By listening to and working with entrepreneurs for many years, I have come to see a pattern that emerges and often leads to a feeling of being stuck in the following cycle:
- Entrepreneurs work long hours
- Entrepreneurs work at an intense pace
- Entrepreneurs work on fragmented and varied tasks
- Entrepreneurs work with multiple communication tools and media, leading to distraction and a loss of direction.
As a person who seeks to simplify things, I reached out to Jessica Schmidt, CEO and founder of Executive Sutra, to ask her how to best break down the elements of this old cycle, and create a different kind of rhythm:
Entrepreneurs work long hours
Quit sacrificing your health and the long term viability of your endeavor for short term goals. A project half-finished is basically a project that never started. Completions are important, and one of the best ways to ensure your business gets off of the ground, and keeps flying, is to keep disciplined daily habits. As entrepreneurs, we let go of key activities such as exercise, meditation and even healthy eating, which may seem non-essential at the time. Yet, these key activities enable us to be at our best, seek new opportunities and face challenges with energy. When we stop creating space for reflection and health, our business and our being suffer.
Entrepreneurs work at an intense pace
Breaks lead to breakthroughs, as explained by Mark Sephton, an author and coach in the UK, on a recent Executive Sutra webinar. I’ve noticed when I take what seems like a luxurious 10 minute break to stretch and get water or reprioritize my day, the work thereafter is clear and more effective.

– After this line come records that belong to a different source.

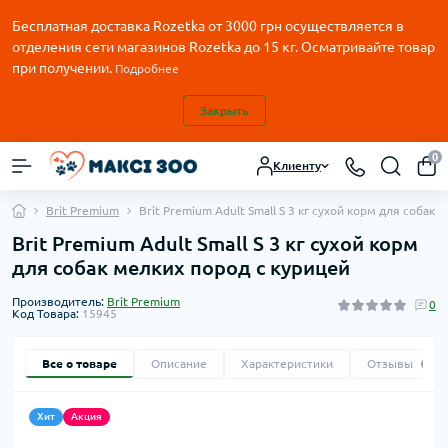
Бесплатная доставка Rozetka от
3000
грн осуществляется в
отделения сети магазинов Rozetka до 15 кг. Осматривайте товар
при получении.
Подробнее
Закрыть
0
Клиенту
Brit Premium
Brit Premium Adult Small S 3 кг сухой корм для собак
Brit Premium Adult Small S 3 кг сухой корм
для собак мелких пород c курицей
Производитель:
Brit Premium
0
Код Товара:
15945
Все о товаре
Описание
Характеристики
Отзывы
0
Хит
Акция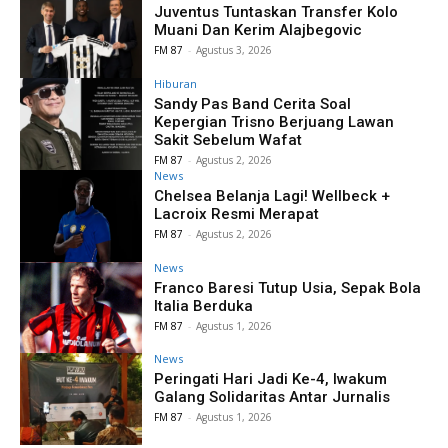
Juventus Tuntaskan Transfer Kolo
Muani Dan Kerim Alajbegovic
FM 87
-
Agustus 3, 2026
Hiburan
Sandy Pas Band Cerita Soal
Kepergian Trisno Berjuang Lawan
Sakit Sebelum Wafat
FM 87
-
Agustus 2, 2026
News
Chelsea Belanja Lagi! Wellbeck +
Lacroix Resmi Merapat
FM 87
-
Agustus 2, 2026
News
Franco Baresi Tutup Usia, Sepak Bola
Italia Berduka
FM 87
-
Agustus 1, 2026
News
Peringati Hari Jadi Ke-4, Iwakum
Galang Solidaritas Antar Jurnalis
FM 87
-
Agustus 1, 2026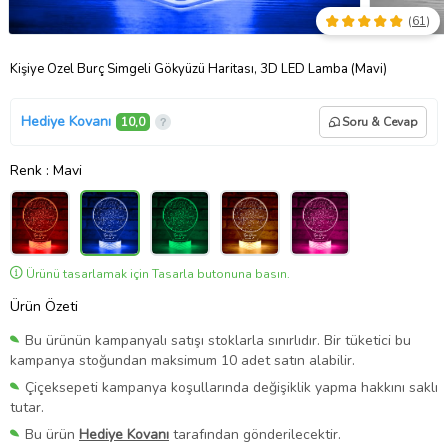
(
61
)
Kişiye Özel Burç Simgeli Gökyüzü Haritası, 3D LED Lamba (Mavi)
Hediye Kovanı
10,0
Soru & Cevap
Renk
: Mavi
Ürünü tasarlamak için Tasarla butonuna basın.
Ürün Özeti
Bu ürünün kampanyalı satışı stoklarla sınırlıdır. Bir tüketici bu
kampanya stoğundan maksimum 10 adet satın alabilir.
Çiçeksepeti kampanya koşullarında değişiklik yapma hakkını saklı
tutar.
Bu ürün
Hediye Kovanı
tarafından gönderilecektir.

Similar to building muscle, which occurs in the repair phase after a workout, we need the rest period to integrate new thoughts and get stronger. A simple tip is to schedule 45 minute meetings instead of an hour. This way you have time between appointments to reflect, strategize, follow-up and prepare (mentally and emotionally) for the next meeting.
Entrepreneurs work on fragmented and varied tasks
The ability to focus and see a task to completion is essential. While we can feel high on the variety of activities associated with being an entrepreneur, days quickly get eaten up without focus. I recommend setting an ideal calendar, which schedules out blocks of time to work on related tasks. Perhaps you don’t check email until later, as you want the morning time (when you’re at your best) to work on big strategic projects which require more brain power.

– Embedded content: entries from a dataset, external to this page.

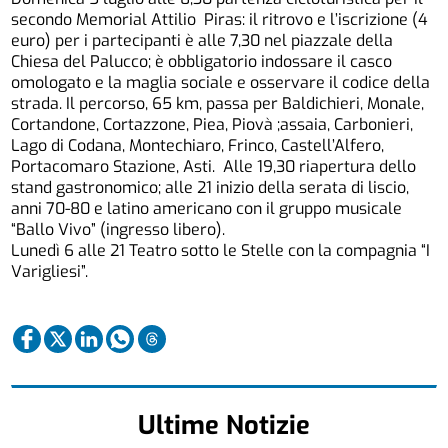
secondo Memorial Attilio Piras: il ritrovo e l’iscrizione (4
euro) per i partecipanti è alle 7,30 nel piazzale della
Chiesa del Palucco; è obbligatorio indossare il casco
omologato e la maglia sociale e osservare il codice della
strada. Il percorso, 65 km, passa per Baldichieri, Monale,
Cortandone, Cortazzone, Piea, Piovà ;assaia, Carbonieri,
Lago di Codana, Montechiaro, Frinco, Castell’Alfero,
Portacomaro Stazione, Asti. Alle 19,30 riapertura dello
stand gastronomico; alle 21 inizio della serata di liscio,
anni 70-80 e latino americano con il gruppo musicale
“Ballo Vivo” (ingresso libero).
Lunedì 6 alle 21 Teatro sotto le Stelle con la compagnia “I
Varigliesi”.
Ultime Notizie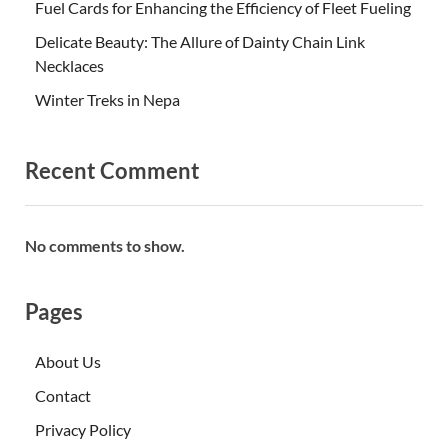
Fuel Cards for Enhancing the Efficiency of Fleet Fueling
Delicate Beauty: The Allure of Dainty Chain Link
Necklaces
Winter Treks in Nepa
Recent Comment
No comments to show.
Pages
About Us
Contact
Privacy Policy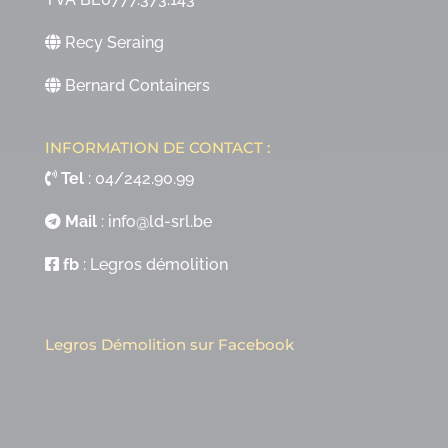
Recy Seraing
Bernard Containers
INFORMATION DE CONTACT :
Tel
:
04/242.90.99
Mail
:
info@ld-srl.be
fb
:
Legros démolition
Legros Démolition sur Facebook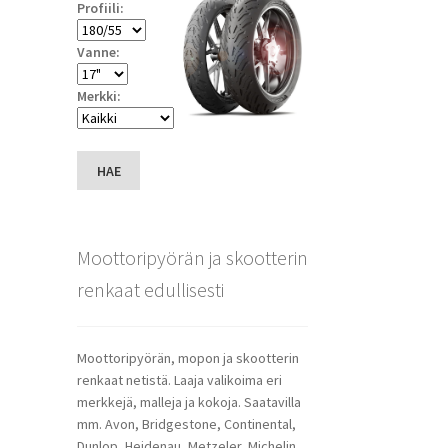
Profiili:
Vanne:
Merkki:
HAE
Moottoripyörän ja skootterin
renkaat edullisesti
Moottoripyörän, mopon ja skootterin
renkaat netistä. Laaja valikoima eri
merkkejä, malleja ja kokoja. Saatavilla
mm. Avon, Bridgestone, Continental,
Dunlop, Heidenau, Metzeler, Michelin,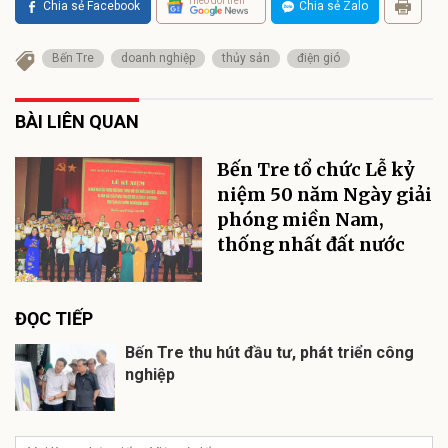
Theo dõi trên
Chia sẻ Facebook
Chia sẻ Zalo
Bến Tre
doanh nghiệp
thủy sản
điện gió
BÀI LIÊN QUAN
Bến Tre tổ chức Lễ kỷ
niệm 50 năm Ngày giải
phóng miền Nam,
thống nhất đất nước
ĐỌC TIẾP
Bến Tre thu hút đầu tư, phát triển công
nghiệp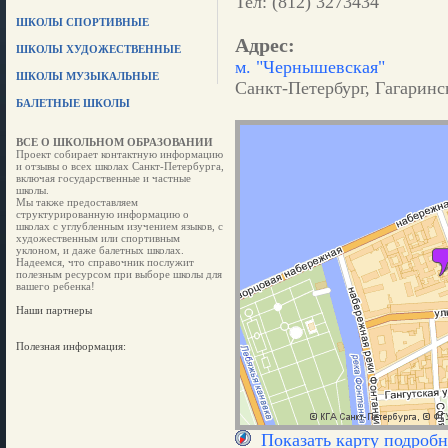
Тел: (812) 3273434
ШКОЛЫ СПОРТИВНЫЕ
Адрес:
ШКОЛЫ ХУДОЖЕСТВЕННЫЕ
м. "Чернышевская"
ШКОЛЫ МУЗЫКАЛЬНЫЕ
Санкт-Петербург, Гагаринск
БАЛЕТНЫЕ ШКОЛЫ
ВСЕ О ШКОЛЬНОМ ОБРАЗОВАНИИ
Проект собирает контактную информацию
и отзывы о всех школах Санкт-Петербурга,
включая государственные и частные
школы.
Мы также предоставляем
структурированную информацию о
школах с углубленным изучением языков, с
художественным или спортивным
уклоном, и даже балетных школах.
Надеемся, что справочник послужит
полезным ресурсом при выборе школы для
вашего ребенка!
Наши партнеры
Полезная информация:
Показать карту подробн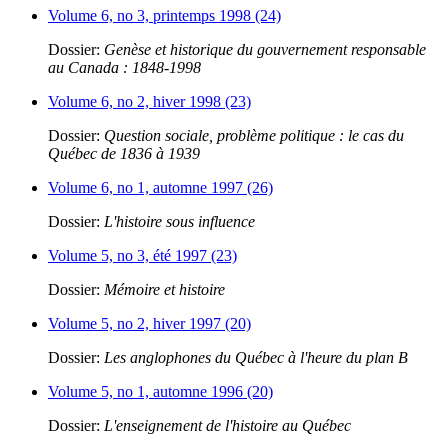
Volume 6, no 3, printemps 1998 (24)
Dossier:
Genèse et historique du gouvernement responsable
au Canada : 1848-1998
Volume 6, no 2, hiver 1998 (23)
Dossier:
Question sociale, problème politique : le cas du
Québec de 1836 à 1939
Volume 6, no 1, automne 1997 (26)
Dossier:
L'histoire sous influence
Volume 5, no 3, été 1997 (23)
Dossier:
Mémoire et histoire
Volume 5, no 2, hiver 1997 (20)
Dossier:
Les anglophones du Québec à l'heure du plan B
Volume 5, no 1, automne 1996 (20)
Dossier:
L'enseignement de l'histoire au Québec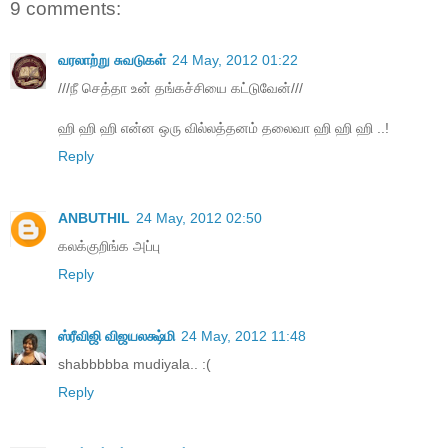
9 comments:
வரலாற்று சுவடுகள்
24 May, 2012 01:22
///நீ செத்தா உன் தங்கச்சியை கட்டுவேன்///
ஹி ஹி ஹி என்ன ஒரு வில்லத்தனம் தலைவா ஹி ஹி ஹி ..!
Reply
ANBUTHIL
24 May, 2012 02:50
கலக்குறிங்க அப்பு
Reply
ஸ்ரீவிஜி விஜயலக்ஷ்மி
24 May, 2012 11:48
shabbbbba mudiyala.. :(
Reply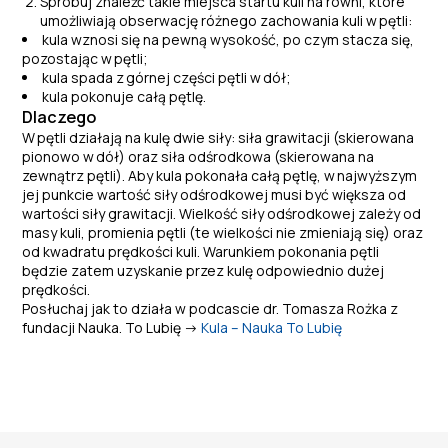
Spróbuj znaleźć takie miejsca startu kuli na równi, które
umożliwiają obserwację różnego zachowania kuli w
pętli:
kula wznosi się na pewną wysokość, po czym stacza się,
pozostając w
pętli;
kula spada z
górnej części pętli w
dół;
kula pokonuje całą pętlę.
Dlaczego
W
pętli działają na kulę dwie siły: siła grawitacji (skierowana
pionowo w
dół) oraz siła odśrodkowa (skierowana na
zewnątrz pętli).
Aby kula pokonała całą pętlę, w
najwyższym
jej punkcie wartość siły odśrodkowej musi być większa od
wartości siły grawitacji. Wielkość siły odśrodkowej zależy od
masy kuli, promienia pętli (te wielkości nie zmieniają się) oraz
od kwadratu prędkości kuli. Warunkiem pokonania pętli
będzie zatem uzyskanie przez kulę odpowiednio dużej
prędkości.
Posłuchaj jak to działa w podcascie dr. Tomasza Rożka z
fundacji Nauka. To Lubię ->
Kula – Nauka To Lubię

There are also simple yoga exercises such as balancing poses, which focus the mind, and breathing techniques to increase your stamina. You can find 25 of these powerful tools in my book The Energized Executive: How To Get Focused, Calm, and Strong.
Entrepreneurs work with multiple communication tools and media, leading to distraction and a loss of direction.

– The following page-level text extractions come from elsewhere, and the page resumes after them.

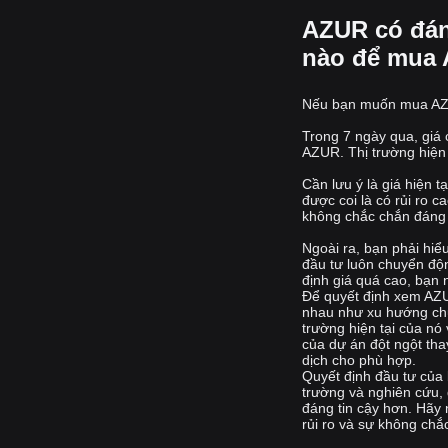
AZUR có đán
nào để mua A
Nếu bạn muốn mua AZUR
Trong 7 ngày qua, giá
AZUR. Thị trường hiện
Cần lưu ý là giá hiện 
được coi là có rủi ro c
không chắc chắn đáng
Ngoài ra, bạn phải hiể
đầu tư luôn chuyển độn
định giá quá cao, bạn 
Để quyết định xem AZU
nhau như xu hướng chun
trường hiện tại của nó
của dự án đột ngột tha
dịch cho phù hợp.
Quyết định đầu tư của b
trường và nghiên cứu, 
đáng tin cậy hơn. Hãy 
rủi ro và sự không chắ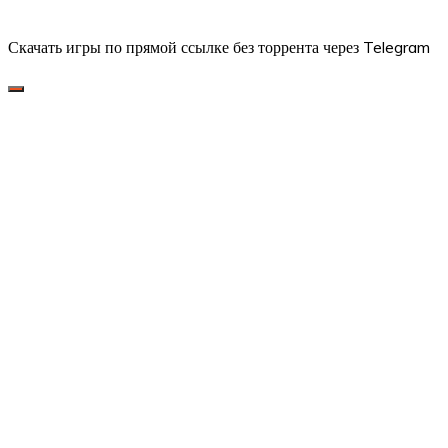
Скачать игры по прямой ссылке без торрента через Telegram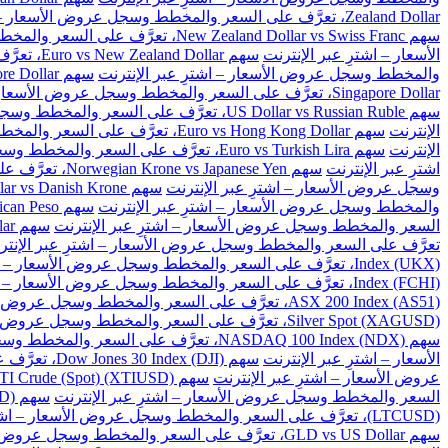
Zealand Dollar، تعرَّف على السعر والمخطط وسجل عروض الأسعار – اشترِ عبر الإنترنت
سهم New Zealand Dollar vs Swiss Franc، تعرَّف على السعر والمخطط وسجل عروض الأسعار – اشترِ عبر الإنترنت
الأسعار – اشترِ عبر الإنترنت
سهم Euro vs New Zealand Dollar، تعرَّف على السعر والمخطط وسجل عروض الأسعار – اشترِ عبر الإنترنت
والمخطط وسجل عروض الأسعار – اشترِ عبر الإنترنت
سهم Great Britain Pound vs Singapore Dollar، تعرَّف على السعر والمخطط وسجل عروض الأسعار – اشترِ عبر الإنترنت
Singapore Dollar، تعرَّف على السعر والمخطط وسجل عروض الأسعار – اشترِ عبر الإنترنت
سهم US Dollar vs Russian Ruble، تعرَّف على السعر والمخطط وسجل عروض الأسعار – اشترِ عبر الإنترنت
الإنترنت
سهم Euro vs Hong Kong Dollar، تعرَّف على السعر والمخطط وسجل عروض الأسعار – اشترِ عبر الإنترنت
الإنترنت
سهم Euro vs Turkish Lira، تعرَّف على السعر والمخطط وسجل عروض الأسعار – اشترِ عبر الإنترنت
اشترِ عبر الإنترنت
سهم Norwegian Krone vs Japanese Yen، تعرَّف على السعر والمخطط وسجل عروض الأسعار – اشترِ عبر الإنترنت
وسجل عروض الأسعار – اشترِ عبر الإنترنت
سهم US Dollar vs Danish Krone، تعرَّف على السعر والمخطط وسجل عروض الأسعار – اشترِ عبر الإنترنت
والمخطط وسجل عروض الأسعار – اشترِ عبر الإنترنت
سهم US Dollar vs Mexican Peso، تعرَّف على السعر والمخطط وسجل عروض الأسعار – اشترِ عبر الإنترنت
السعر والمخطط وسجل عروض الأسعار – اشترِ عبر الإنترنت
سهم US Dollar vs Singapore Dollar، تعرَّف على السعر والمخطط وسجل عروض الأسعار – اشترِ عبر الإنترنت
تعرَّف على السعر والمخطط وسجل عروض الأسعار – اشترِ عبر الإنتر
Index (UKX)، تعرَّف على السعر والمخطط وسجل عروض الأسعار – اشترِ عبر الإنترنت
Index (FCHI)، تعرَّف على السعر والمخطط وسجل عروض الأسعار – اشترِ عبر الإنترنت
ASX 200 Index (AS51)، تعرَّف على السعر والمخطط وسجل عروض الأسعار – اشترِ عبر الإنترنت
Silver Spot (XAGUSD)، تعرَّف على السعر والمخطط وسجل عروض الأسعار – اشترِ عبر الإنترنت
سهم NASDAQ 100 Index (NDX)، تعرَّف على السعر والمخطط وسجل عروض الأسعار – اشترِ عبر الإنترنت
الأسعار – اشترِ عبر الإنترنت
سهم Dow Jones 30 Index (DJI)، تعرَّف على السعر والمخطط وسجل عروض الأسعار – اشترِ عبر الإنترنت
عروض الأسعار – اشترِ عبر الإنترنت
سهم US WTI Crude (Spot) (XTIUSD)، تعرَّف على السعر والمخطط وسجل عروض الأسعار – اشترِ عبر الإنترنت
السعر والمخطط وسجل عروض الأسعار – اشترِ عبر الإنترنت
سهم BitCoin vs US Dollar (BTCUSD)، تعرَّف على السعر والمخطط وسجل عروض الأسعار – اشترِ عبر الإنترنت
(LTCUSD)، تعرَّف على السعر والمخطط وسجل عروض الأسعار – اشترِ عبر الإنترنت
سهم GLD vs US Dollar، تعرَّف على السعر والمخطط وسجل عروض الأسعار – اشترِ عبر الإنترنت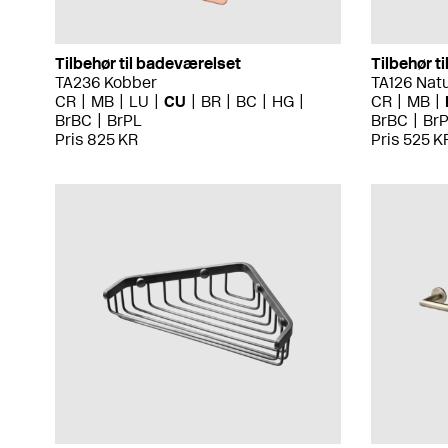
Tilbehør til badeværelset
Tilbehør t
TA236 Kobber
TA126 Nat
CR
MB
LU
CU
BR
BC
HG
CR
MB
BrBC
BrPL
BrBC
Br
Pris 825 KR
Pris 525 K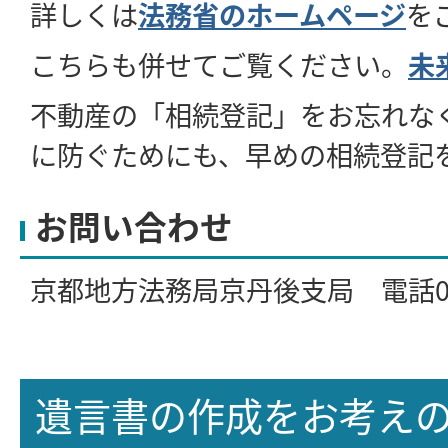
詳しくは
法務省のホームページ
を
こちらも併せてご覧ください。
未
不動産の「相続登記」をお忘れな
に防ぐためにも、早めの相続登記
お問い合わせ
京都地方法務局京丹後支局 電話0772
遺言書の作成をお考え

In my mind it’s important to know how to leverage these tools. There’s an app called Rescue Time which tracks the minutes you spend on each app. Great to use if you find yourself constantly on LinkedIn, Facebook or more. Per the note about creating the ideal calendar above, give yourself 30 minutes in the afternoon or evening for social media, then forget it until the next day. Turn off notifications. Find 2 hour chunks of time to silence or turn off your phone. Most people can wait 2 to 24 hours to hear back from you.
What can entrepreneurs do to differently break this old cycle and create a new cycle of flow?
My key tips to create a new cycle of flow:
- Meditate 10 to 20 minutes every day first thing in the morning.
- Watch your breath throughout the day. This is your fuel and the most important resource to energize (inhale) or to calm (exhale).
- Leverage an ideal calendar and to-do list with a definitive focus on the hard/important vs. easy/urgent tasks.
- Find time to play each day – 10 minutes to follow a passion. Could be working out, taking a walk, painting.
Stress is just energy that’s misdirected. Stress can be harnessed to advance your business and your own personal growth when we can align our body, mind, and spirit. For more ideas and tools from Jessica, visit ExecutiveSutra.com.
Ultimately if you don't take care of your circumstances, your circumstances may just take care of you!